Report all lines in the records that hold the string "Shaarli".
Data records: Begin
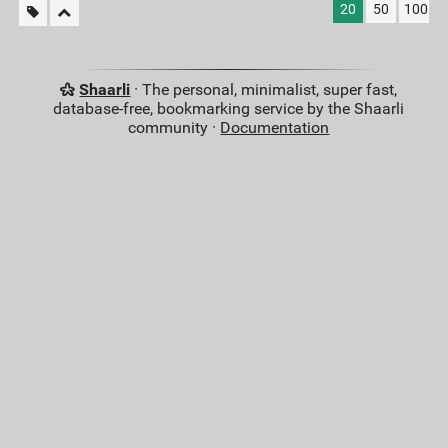
20
50
100
Shaarli
· The personal, minimalist, super fast,
database-free, bookmarking service by the Shaarli
community ·
Documentation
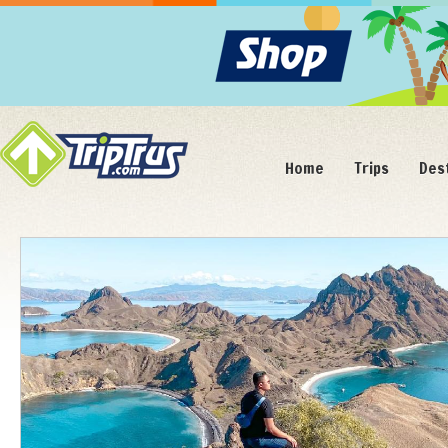
Home
Trips
Des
Data records: End
### [Exercise answer]
Shaarli
database-free, bookmarking service by the Shaarli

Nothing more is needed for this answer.